Loan Term Variations with Seller Financing

In most cases, sellers would like the loan to be paid off as quickly as possible. They worry they won’t get paid, they worry the buyers will damage the property, and they find lots of other things to worry about. The sooner the contract is paid off the sooner they can stop worrying. If the sellers are older they worry the loan will not be paid before they die or suffer health problems.

Buyers would like to stretch out the loan as long as possible. Making the loan term shorter increases their payments. If there is a balloon payment, they worry they will not have the money when the time comes. If they are already stretched financially they may not be able to make the payments if the loan term is to short.

The reality is most mortages are paid off within seven years. Something happens during that time which causes the house to be sold and/or refinanced. The buyers may move, get a better job, get divorced or have some other life changing event. The result of that will be a new loan placed against the house and all the existing lenders paid off.

For that reason I think sellers who will only consider a short term loan are making a mistake. They would do better to be generous about the length of the loan and negotiate harder on the interest rate and/or the purchase price. That will be where the real money is made.

{ 2 comments… read them below or add one }

Roby Snow August 11, 2011 at 10:54 am

Is there an owner financed option where the owner stays on the title and wraps the loan so that he doesn’t have to pay off the house first before selling it. Is this advisable.?

admin August 11, 2011 at 11:32 am

The good and the bad of owner financing is that the buyer and seller can agree to whatever terms, conditions, restrictions they want. Conventional financing is a “one size fits all” kind of deal. That means owner financing provides ways to shift taxes, set payments to meet anticipated events, etc. For example, making the purchase price higher and the interest rate lower will make more of the payments capital gains and less interest income.

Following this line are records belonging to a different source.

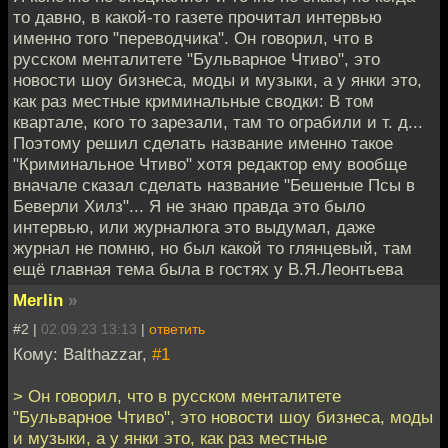
то давно, в какой-то газете прочитал интервью
именно того "переводчика". Он говорил, что в
русском менталитете "Бульварное Чтиво", это
новости шоу бизнеса, моды и музыки, а у янки это,
как раз местные криминальные сводки: В том
квартале, кого то зарезали, там то ограбили и т. д...
Поэтому решил сделать название именно такое
"Криминальное Чтиво" хотя редактор ему вообще
вначале сказал сделать название "Бешеные Псы в
Беверли Хилз"... Я не знаю правда это было
интервью, или журналюга это выдумал, даже
журнал не помню, но был какой то глянцевый, там
ещё главная тема была в гостях у В.Я.Леонтьева
Merlin
»
#2 |
02.09.23 13:13
|
ответить
Кому: Balthazzar,
#1
> Он говорил, что в русском менталитете
"Бульварное Чтиво", это новости шоу бизнеса, моды
и музыки, а у янки это, как раз местные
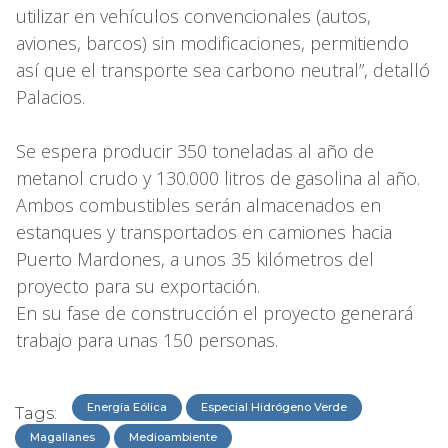
utilizar en vehículos convencionales (autos,
aviones, barcos) sin modificaciones, permitiendo
así que el transporte sea carbono neutral”, detalló
Palacios.
Se espera producir 350 toneladas al año de
metanol crudo y 130.000 litros de gasolina al año.
Ambos combustibles serán almacenados en
estanques y transportados en camiones hacia
Puerto Mardones, a unos 35 kilómetros del
proyecto para su exportación.
En su fase de construcción el proyecto generará
trabajo para unas 150 personas.
Energía Eólica
Especial Hidrógeno Verde
Tags:
Magallanes
Medioambiente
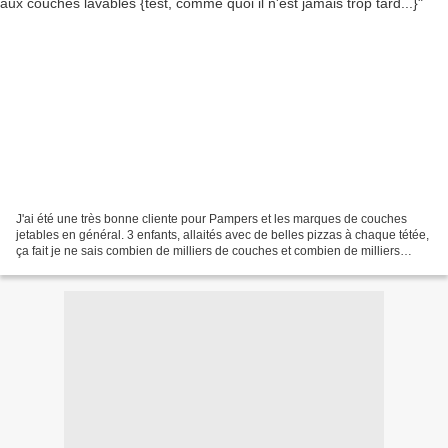
J'ai été une très bonne cliente pour Pampers et les marques de couches
jetables en général. 3 enfants, allaités avec de belles pizzas à chaque tétée,
ça fait je ne sais combien de milliers de couches et combien de milliers
d'euros. Et combien de m3 de...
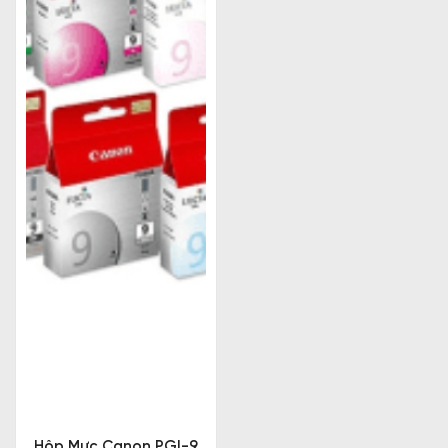
Hộp Mực Canon PGI-9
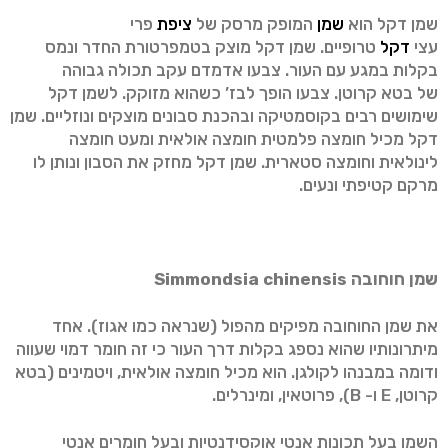
שמן דקל הוא
שמן
המופק מרסק של
ציפת
פרי
עצי
דקל
טרופיים. שמן דקל מוצק בטמפרטורת החדר ונמס
בקלות במגע עם העור. צבעו אדמדם עקב תכולה גבוהה
של בטא קרוטן. צבעו הופך לבז’ כשהוא מזוקק. לשמן דקל
שימושים רבים בקוסמטיקה ובהכנת סבונים מוצקים ונוזליים. שמן
דקל מכיל חומצה פלמטית חומצה אולאית ומעט חומצה
לינולאית וחומצה סטארית. שמן דקל מחזק את הסבון ונותן לו
מרקם קטיפתי ונעים.
שמן חוחובה
Simmondsia chinensis
את שמן החוחובה מפיקים מהפול (שנראה כמו אגוז). אחד
מיתרונותיו שהוא נספג בקלות דרך העור כי זה חומר דמוי שעווה
ודומה במבנהו לקולגן. הוא מכיל חומצה אולאית, ויטמינים (בטא
קרוטן, E ו- B), פרוטאין, ומינרלים.
השמן בעל תכונות אנטי אוקסידנטיות ובעל חומרים אנטי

It is certainly possible to write the kind of agreement you describe. However, I think every conventional loan in the last ten years clearly states that the loan is due on sale. Will they notice? Will they Care? Who knows? What if your buyer wants out of the deal and deliberately tells them? From what I have heard over the years, the change in insurance is what usually notifies them.

My understanding is this is not illegal, but it almost certainly violates the loan agreement. You will have to decide if the potential consequences are worth the benefits. You would want to have your attorney check the language carefully, but a short term lease with an option to buy might do what you need with fewer potential issues.